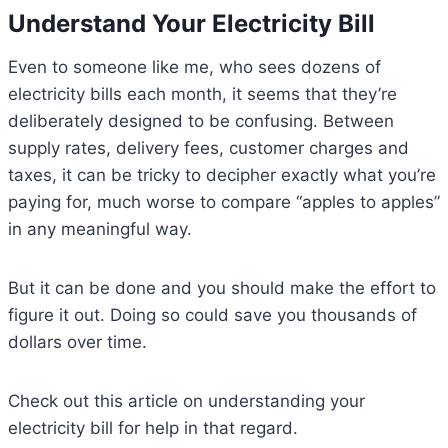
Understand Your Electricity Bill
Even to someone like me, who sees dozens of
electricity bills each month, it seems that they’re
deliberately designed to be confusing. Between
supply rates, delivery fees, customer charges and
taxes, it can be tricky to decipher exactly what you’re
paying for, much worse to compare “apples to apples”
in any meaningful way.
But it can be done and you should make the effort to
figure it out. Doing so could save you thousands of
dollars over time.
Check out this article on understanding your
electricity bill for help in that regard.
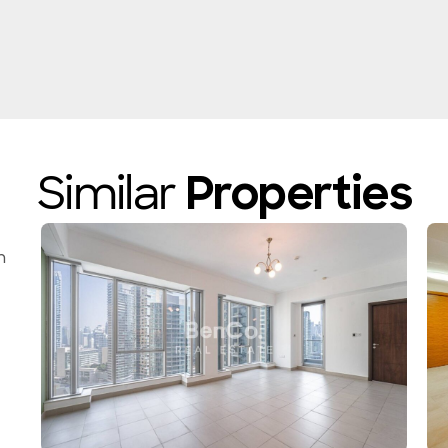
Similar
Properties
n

(YOUR INSTRUCTIONS) What is needed is a word-for-word copy of the records above, excluding pictures.

(RESPONSE TO THIS TASK)
Understand Your Electricity Bill
Even to someone like me, who sees dozens of
electricity bills each month, it seems that they’re
deliberately designed to be confusing. Between
supply rates, delivery fees, customer charges and
taxes, it can be tricky to decipher exactly what you’re
paying for, much worse to compare “apples to apples”
in any meaningful way.
But it can be done and you should make the effort to
figure it out. Doing so could save you thousands of
dollars over time.
Check out this article on understanding your
electricity bill for help in that regard.
Similar
Properties
n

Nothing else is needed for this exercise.